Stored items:
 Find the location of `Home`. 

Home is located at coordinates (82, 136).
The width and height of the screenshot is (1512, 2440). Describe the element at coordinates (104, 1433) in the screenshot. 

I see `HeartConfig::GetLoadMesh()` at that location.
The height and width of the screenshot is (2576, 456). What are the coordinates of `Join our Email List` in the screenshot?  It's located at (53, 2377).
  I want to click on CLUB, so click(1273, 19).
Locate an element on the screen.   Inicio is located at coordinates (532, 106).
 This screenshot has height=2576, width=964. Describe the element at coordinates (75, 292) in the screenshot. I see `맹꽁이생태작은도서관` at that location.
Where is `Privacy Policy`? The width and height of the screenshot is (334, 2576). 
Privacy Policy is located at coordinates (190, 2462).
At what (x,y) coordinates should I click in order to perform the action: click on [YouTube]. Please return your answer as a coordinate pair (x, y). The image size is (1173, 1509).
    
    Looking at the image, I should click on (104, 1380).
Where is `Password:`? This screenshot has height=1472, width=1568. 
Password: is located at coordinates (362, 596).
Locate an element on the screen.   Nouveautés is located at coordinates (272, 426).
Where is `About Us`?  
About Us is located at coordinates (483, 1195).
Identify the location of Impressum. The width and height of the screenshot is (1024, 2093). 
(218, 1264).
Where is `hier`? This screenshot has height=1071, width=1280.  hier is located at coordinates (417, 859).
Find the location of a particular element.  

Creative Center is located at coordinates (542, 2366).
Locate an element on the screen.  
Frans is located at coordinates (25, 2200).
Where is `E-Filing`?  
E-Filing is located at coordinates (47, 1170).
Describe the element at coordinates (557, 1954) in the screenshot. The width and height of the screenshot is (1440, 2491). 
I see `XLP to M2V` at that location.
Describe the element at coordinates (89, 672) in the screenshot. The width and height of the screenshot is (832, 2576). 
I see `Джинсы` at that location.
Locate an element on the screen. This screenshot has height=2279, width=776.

WHAT IS REQUIRED: Return the entries above exactly, each one complete.

RESULT:
 Find the location of `Home`. 

Home is located at coordinates (82, 136).
The width and height of the screenshot is (1512, 2440). Describe the element at coordinates (104, 1433) in the screenshot. 

I see `HeartConfig::GetLoadMesh()` at that location.
The height and width of the screenshot is (2576, 456). What are the coordinates of `Join our Email List` in the screenshot?  It's located at (53, 2377).
  I want to click on CLUB, so click(1273, 19).
Locate an element on the screen.   Inicio is located at coordinates (532, 106).
 This screenshot has height=2576, width=964. Describe the element at coordinates (75, 292) in the screenshot. I see `맹꽁이생태작은도서관` at that location.
Where is `Privacy Policy`? The width and height of the screenshot is (334, 2576). 
Privacy Policy is located at coordinates (190, 2462).
At what (x,y) coordinates should I click in order to perform the action: click on [YouTube]. Please return your answer as a coordinate pair (x, y). The image size is (1173, 1509).
    
    Looking at the image, I should click on (104, 1380).
Where is `Password:`? This screenshot has height=1472, width=1568. 
Password: is located at coordinates (362, 596).
Locate an element on the screen.   Nouveautés is located at coordinates (272, 426).
Where is `About Us`?  
About Us is located at coordinates (483, 1195).
Identify the location of Impressum. The width and height of the screenshot is (1024, 2093). 
(218, 1264).
Where is `hier`? This screenshot has height=1071, width=1280.  hier is located at coordinates (417, 859).
Find the location of a particular element.  

Creative Center is located at coordinates (542, 2366).
Locate an element on the screen.  
Frans is located at coordinates (25, 2200).
Where is `E-Filing`?  
E-Filing is located at coordinates (47, 1170).
Describe the element at coordinates (557, 1954) in the screenshot. The width and height of the screenshot is (1440, 2491). 
I see `XLP to M2V` at that location.
Describe the element at coordinates (89, 672) in the screenshot. The width and height of the screenshot is (832, 2576). 
I see `Джинсы` at that location.
Locate an element on the screen. This screenshot has height=2279, width=776.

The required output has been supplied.